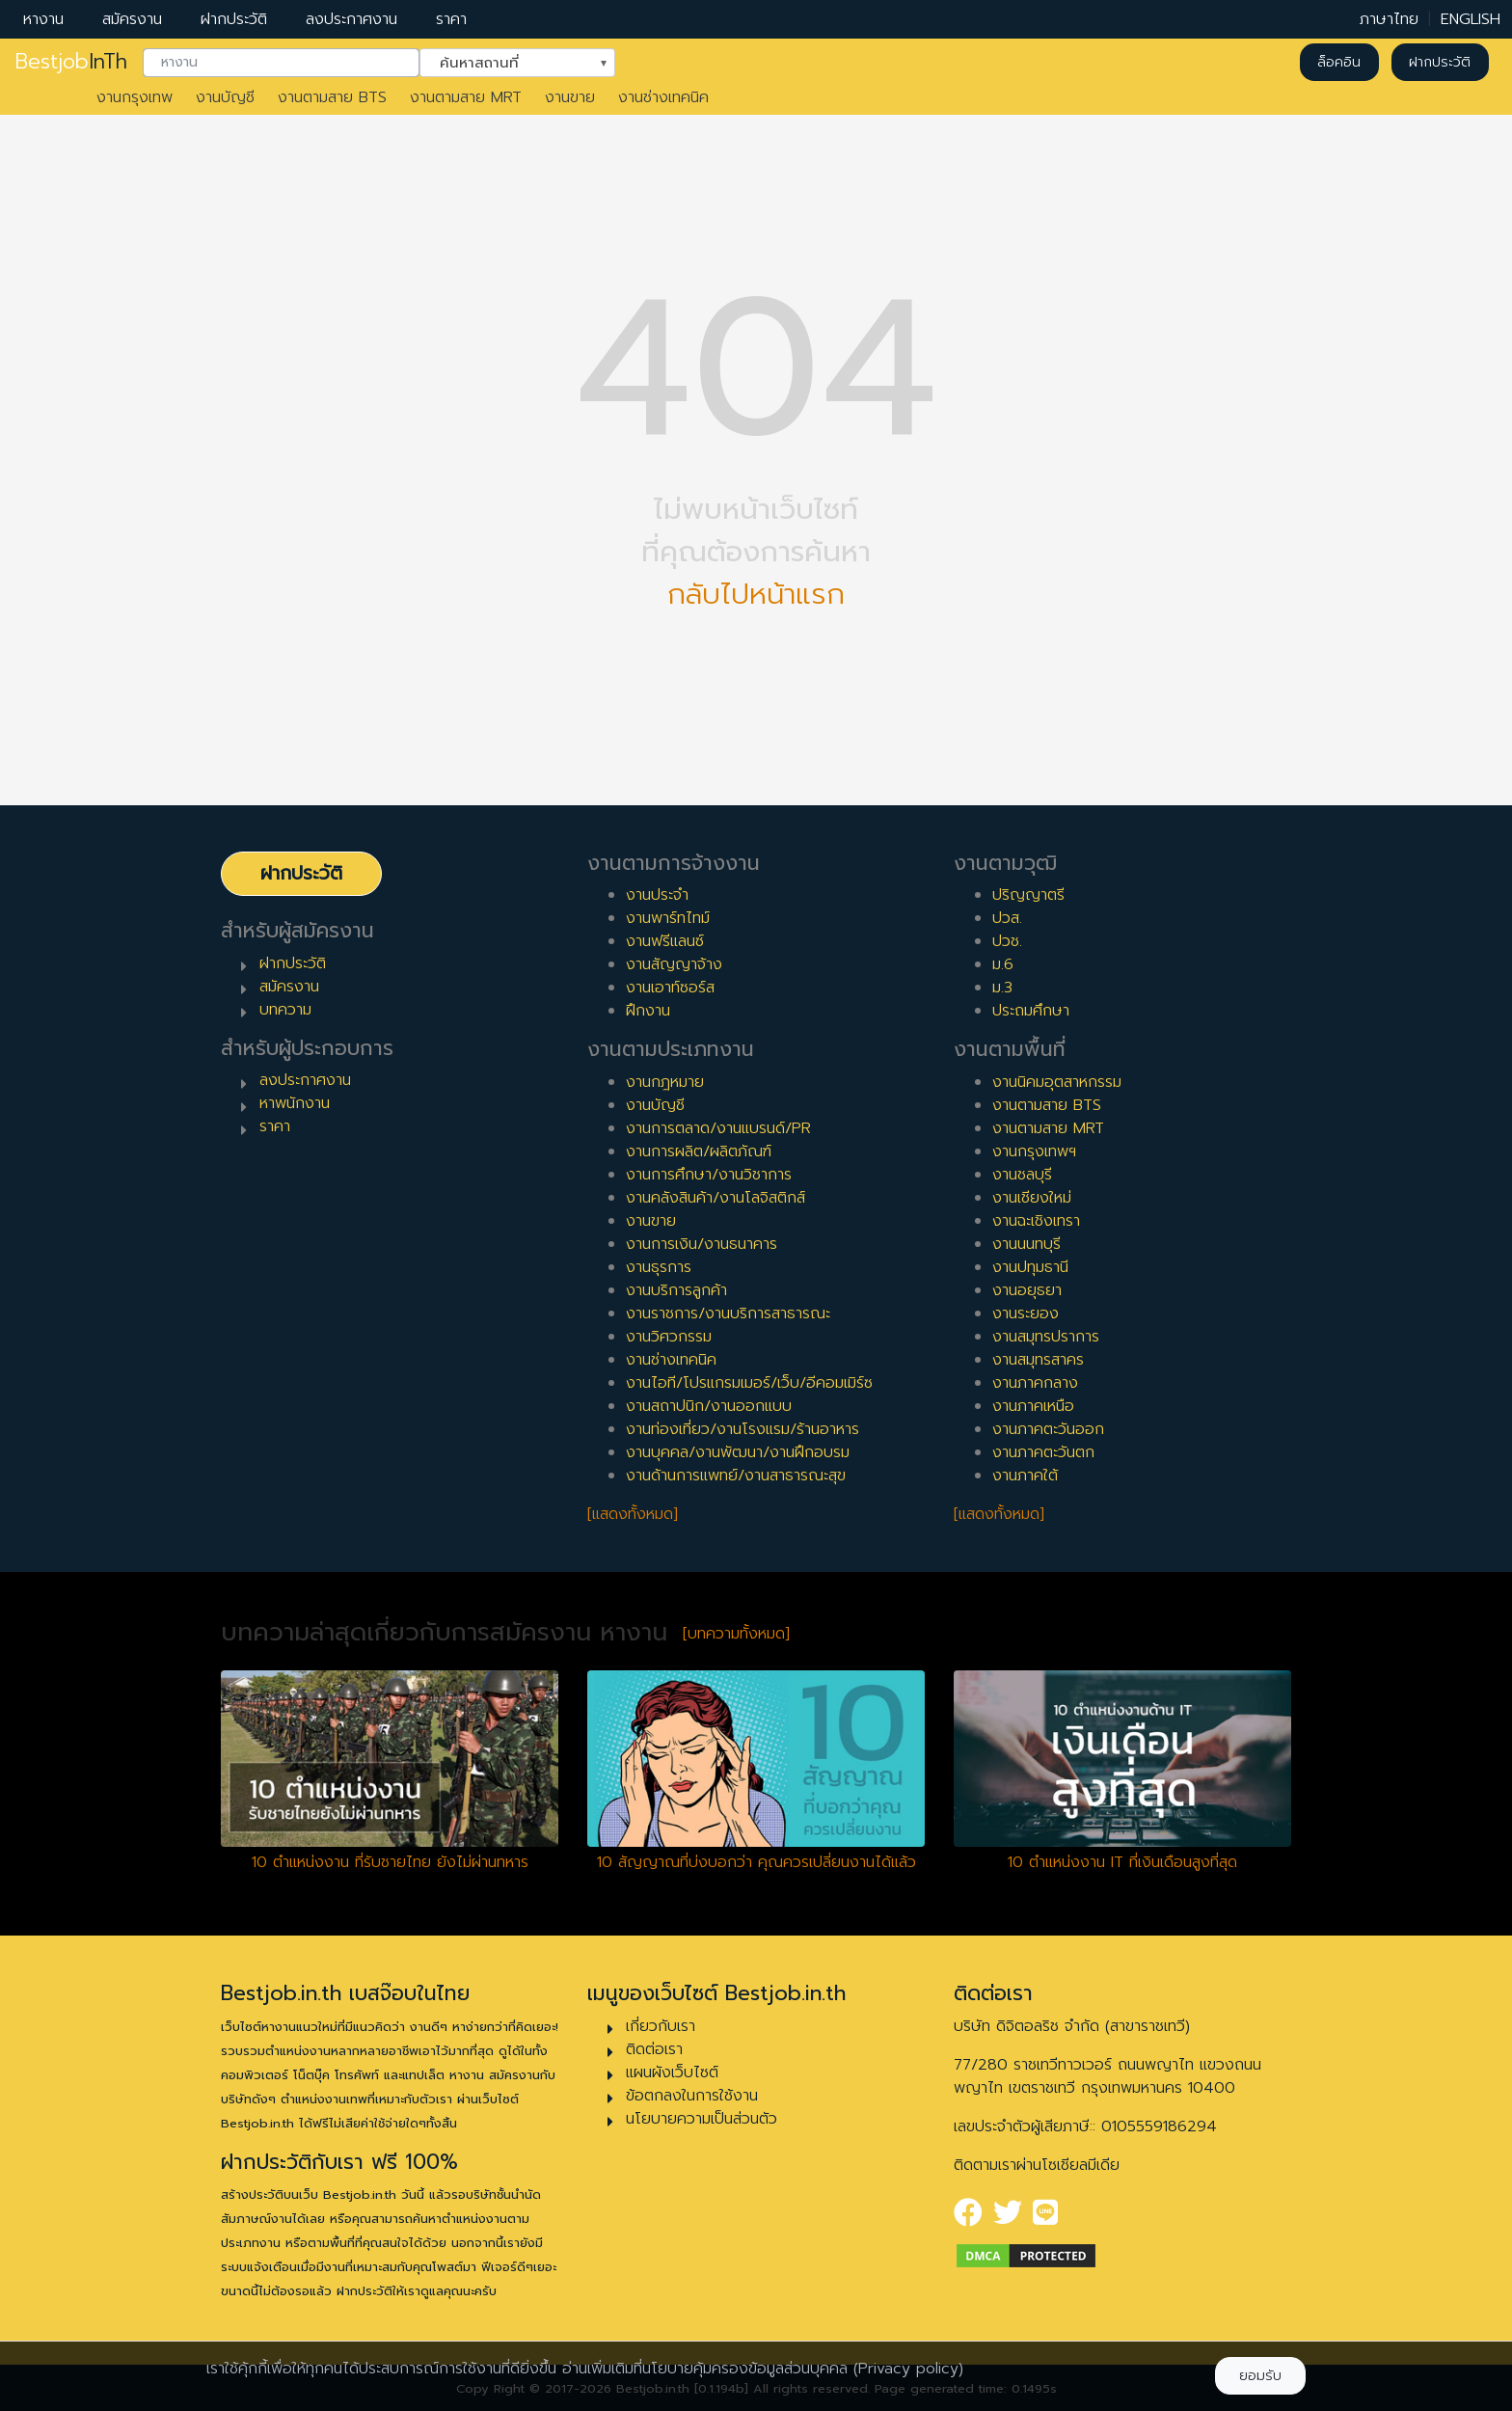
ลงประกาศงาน (351, 19)
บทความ (285, 1009)
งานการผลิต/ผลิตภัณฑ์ (698, 1151)
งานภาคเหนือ (1033, 1406)
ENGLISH (1470, 19)
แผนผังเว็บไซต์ (672, 2072)
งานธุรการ (658, 1267)
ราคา (451, 19)
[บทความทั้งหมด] (736, 1633)
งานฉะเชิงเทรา (1036, 1221)
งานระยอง (1025, 1313)
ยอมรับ (1260, 2376)
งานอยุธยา (1027, 1290)
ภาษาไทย (1389, 19)
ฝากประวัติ (234, 19)
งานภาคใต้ (1025, 1475)
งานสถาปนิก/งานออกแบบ (709, 1406)
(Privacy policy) (908, 2368)
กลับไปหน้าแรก (756, 594)
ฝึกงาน (648, 1010)
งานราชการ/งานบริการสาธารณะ (728, 1313)
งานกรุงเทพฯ (1034, 1151)
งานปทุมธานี (1030, 1267)
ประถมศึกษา (1030, 1010)
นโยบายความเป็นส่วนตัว (701, 2118)
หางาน (43, 19)
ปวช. (1007, 941)
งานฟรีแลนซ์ (665, 941)
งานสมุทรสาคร (1038, 1359)
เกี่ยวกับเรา (660, 2026)
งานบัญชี (225, 97)
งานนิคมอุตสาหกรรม (1056, 1082)
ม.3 (1002, 987)
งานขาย (570, 97)
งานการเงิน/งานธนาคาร (701, 1244)
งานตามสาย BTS (332, 97)
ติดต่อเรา (654, 2049)
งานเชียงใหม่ (1031, 1197)
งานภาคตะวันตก (1043, 1452)
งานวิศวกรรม (669, 1336)
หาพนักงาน (294, 1103)
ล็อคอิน (1339, 62)
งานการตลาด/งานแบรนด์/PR (718, 1128)
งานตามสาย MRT (466, 97)
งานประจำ (657, 895)
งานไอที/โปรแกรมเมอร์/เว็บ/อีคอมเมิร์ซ (749, 1383)
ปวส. (1007, 918)
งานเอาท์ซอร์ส (670, 987)
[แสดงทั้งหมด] (632, 1514)
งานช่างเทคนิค (663, 97)
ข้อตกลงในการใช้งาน (692, 2095)
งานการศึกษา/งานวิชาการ (709, 1174)
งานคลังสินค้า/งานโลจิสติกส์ (715, 1197)
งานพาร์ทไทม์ (668, 918)
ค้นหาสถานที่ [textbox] (505, 60)
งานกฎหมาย (665, 1082)
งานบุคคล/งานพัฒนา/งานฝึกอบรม (738, 1452)
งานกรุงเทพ (134, 97)
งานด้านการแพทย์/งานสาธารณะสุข (736, 1475)
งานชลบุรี (1022, 1174)
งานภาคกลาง (1035, 1383)
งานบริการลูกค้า (676, 1290)
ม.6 (1002, 964)
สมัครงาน (132, 19)
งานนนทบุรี (1026, 1244)
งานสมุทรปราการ (1045, 1336)
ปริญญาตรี (1028, 895)
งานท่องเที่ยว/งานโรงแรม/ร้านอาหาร (742, 1429)
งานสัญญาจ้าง (674, 964)
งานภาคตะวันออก (1048, 1429)
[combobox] (281, 62)
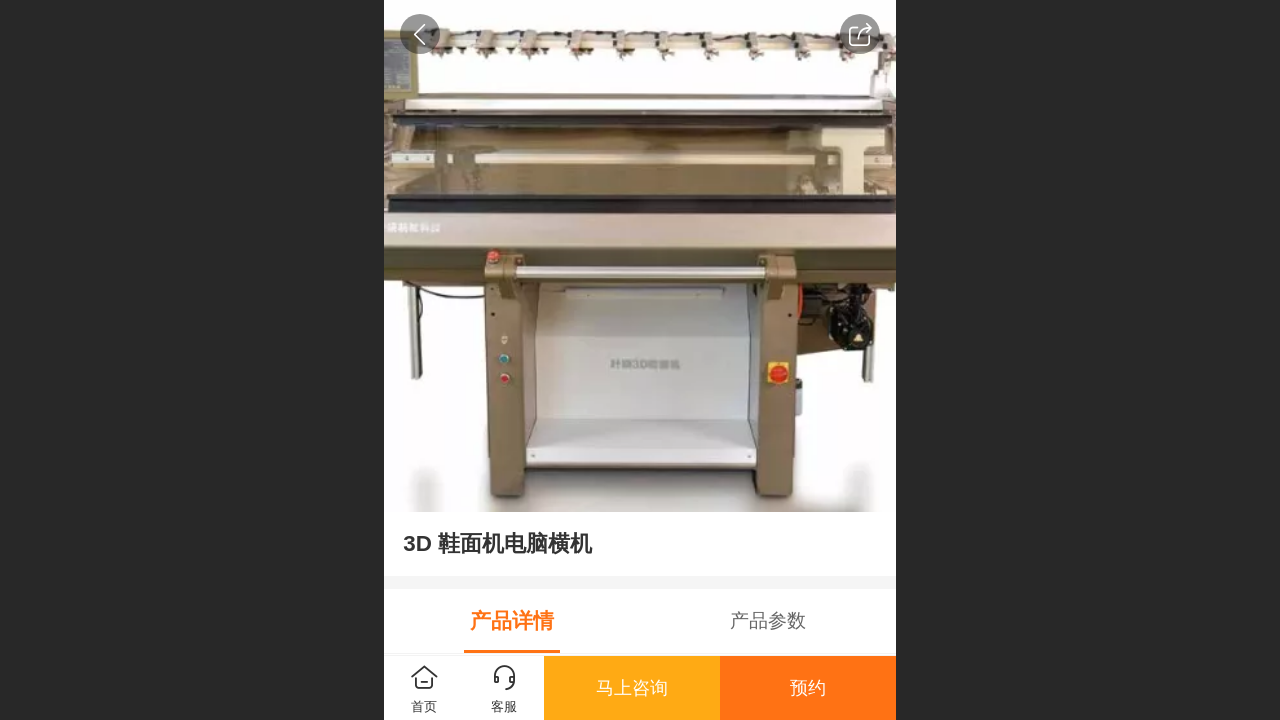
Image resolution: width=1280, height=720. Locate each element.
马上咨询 (632, 688)
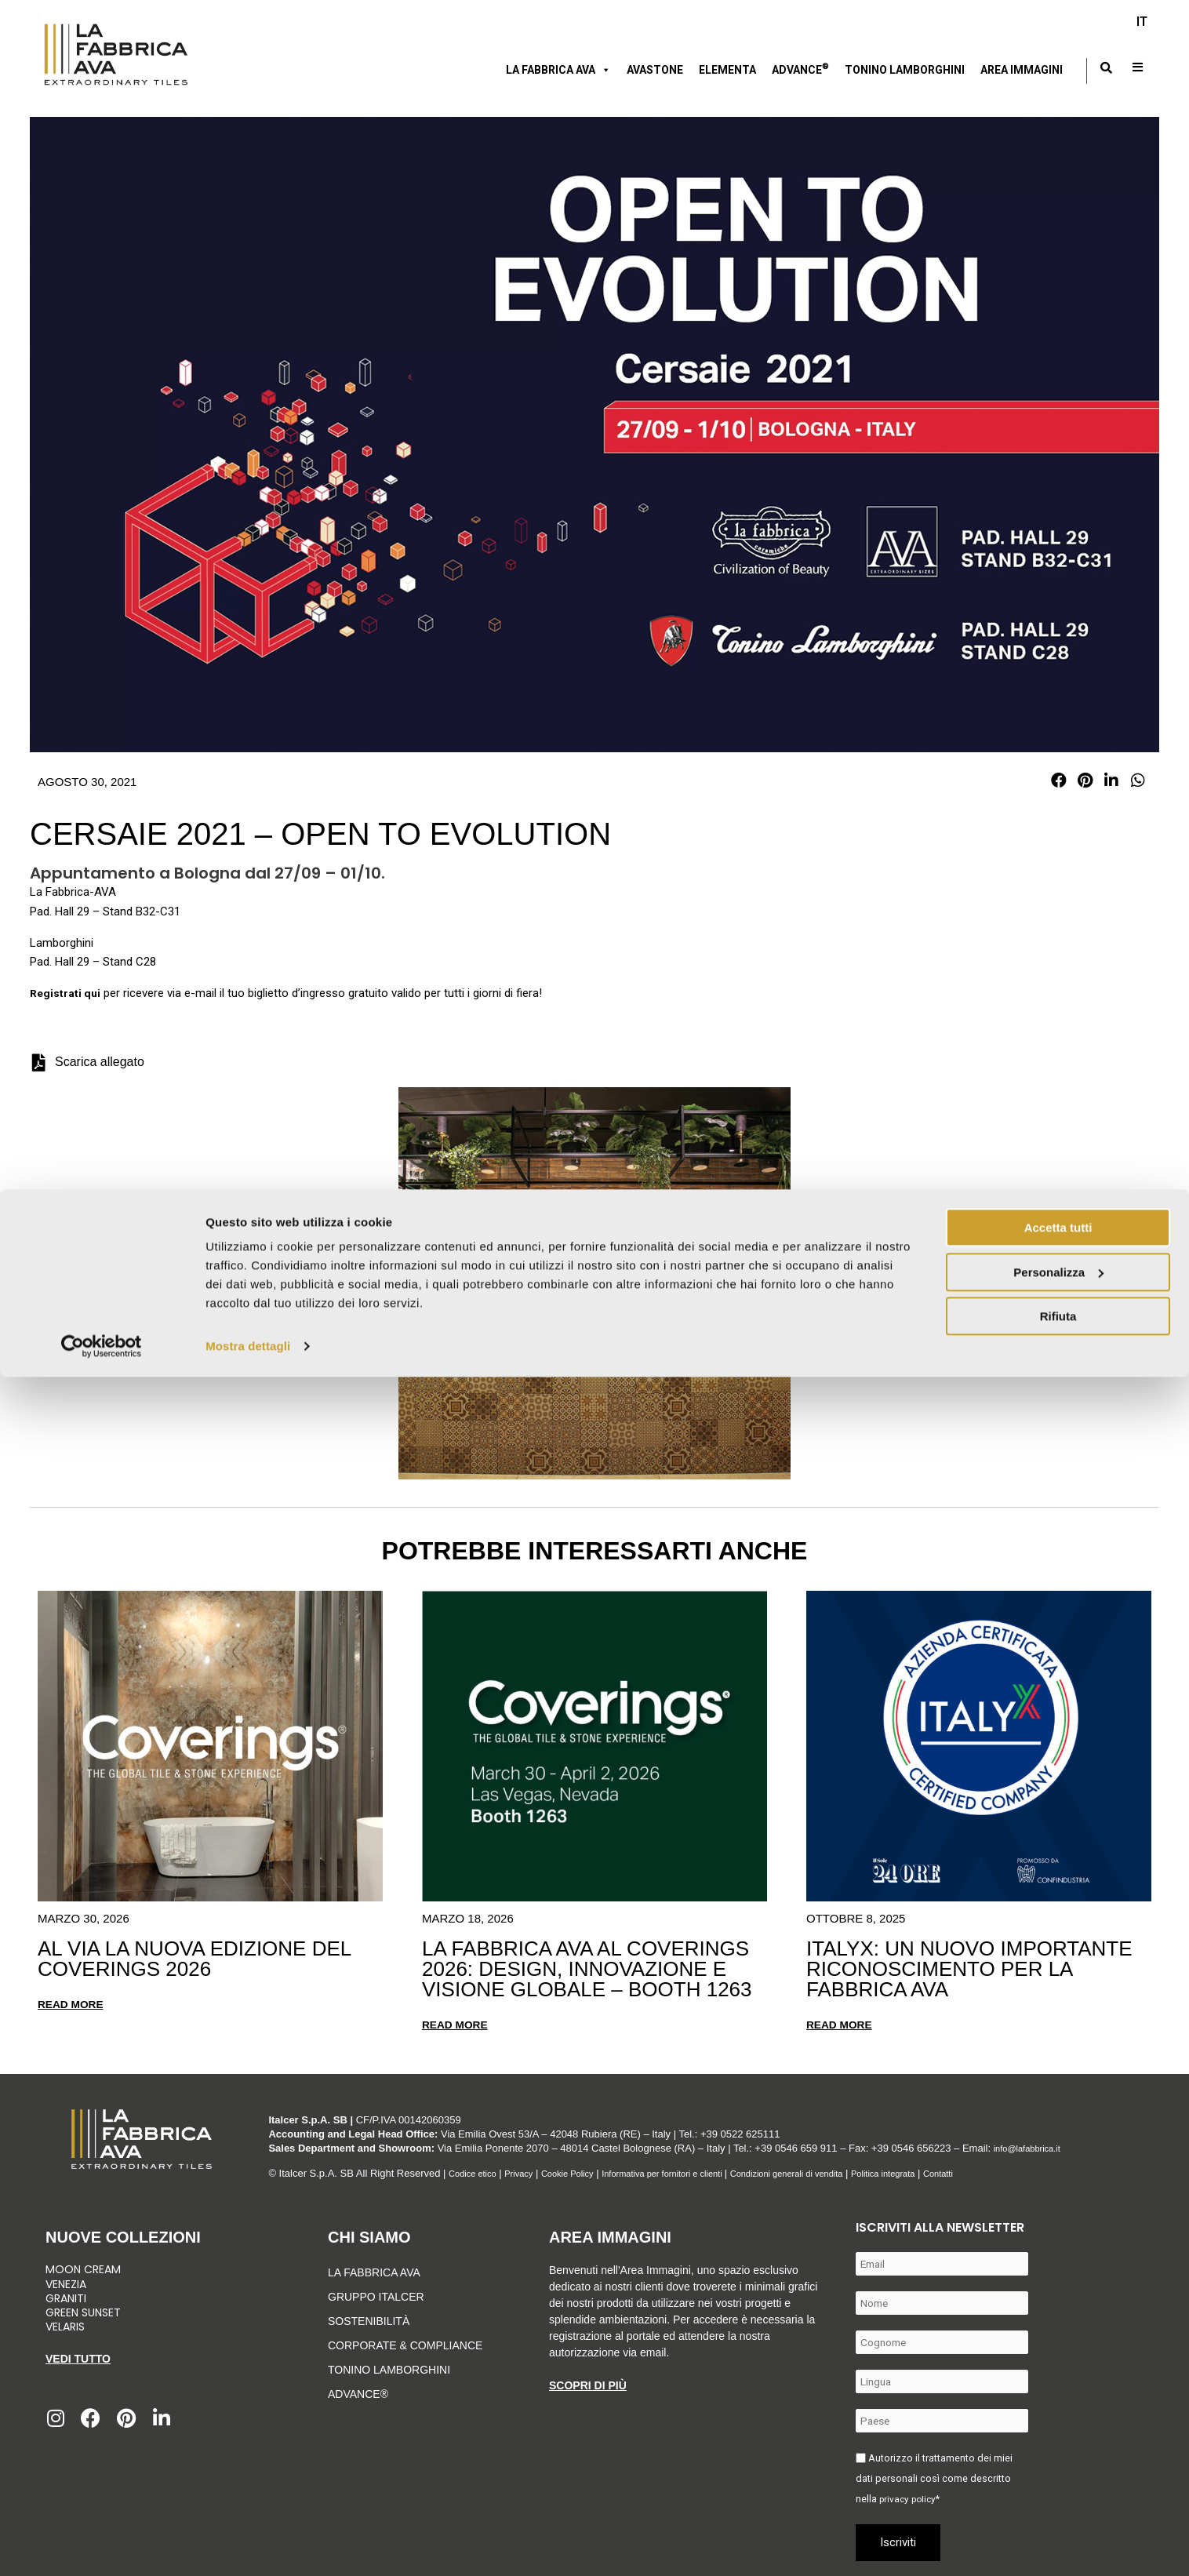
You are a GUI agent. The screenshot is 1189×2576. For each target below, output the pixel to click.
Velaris (65, 2326)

[Problem]: Write out the lines that run from the line containing "งานตามสาย BTS (332, 97)" to the end of the entries, inclusive, exactly as written. Skip every picture.

[Written answer]:
งานตามสาย BTS (332, 97)
ติดต่อเรา (654, 2049)
งานเชียงใหม่ (1031, 1197)
งานภาคตะวันตก (1043, 1452)
งานวิศวกรรม (669, 1336)
หาพนักงาน (294, 1103)
ล็อคอิน (1339, 62)
งานการตลาด/งานแบรนด์/PR (718, 1128)
งานตามสาย MRT (466, 97)
งานประจำ (657, 895)
งานไอที/โปรแกรมเมอร์/เว็บ/อีคอมเมิร์ซ (749, 1383)
ปวส. (1007, 918)
งานเอาท์ซอร์ส (670, 987)
[แสดงทั้งหมด] (632, 1514)
งานช่างเทคนิค (663, 97)
ข้อตกลงในการใช้งาน (692, 2095)
งานการศึกษา/งานวิชาการ (709, 1174)
งานคลังสินค้า/งานโลจิสติกส์ (715, 1197)
งานพาร์ทไทม์ (668, 918)
ค้นหาสถานที่ [textbox] (505, 60)
งานกฎหมาย (665, 1082)
งานบุคคล/งานพัฒนา/งานฝึกอบรม (738, 1452)
งานกรุงเทพ (134, 97)
งานด้านการแพทย์/งานสาธารณะสุข (736, 1475)
งานชลบุรี (1022, 1174)
งานภาคกลาง (1035, 1383)
งานบริการลูกค้า (676, 1290)
ม.6 (1002, 964)
สมัครงาน (132, 19)
งานนนทบุรี (1026, 1244)
งานสมุทรปราการ (1045, 1336)
ปริญญาตรี (1028, 895)
งานท่องเที่ยว/งานโรงแรม/ร้านอาหาร (742, 1429)
งานสัญญาจ้าง (674, 964)
งานภาคตะวันออก (1048, 1429)
[combobox] (281, 62)
Image resolution: width=1280, height=720. Locate each element.
马上咨询 (632, 688)
You are a GUI agent. The screenshot is 1189×2576. For each target below, output the pixel to click.
Velaris (65, 2326)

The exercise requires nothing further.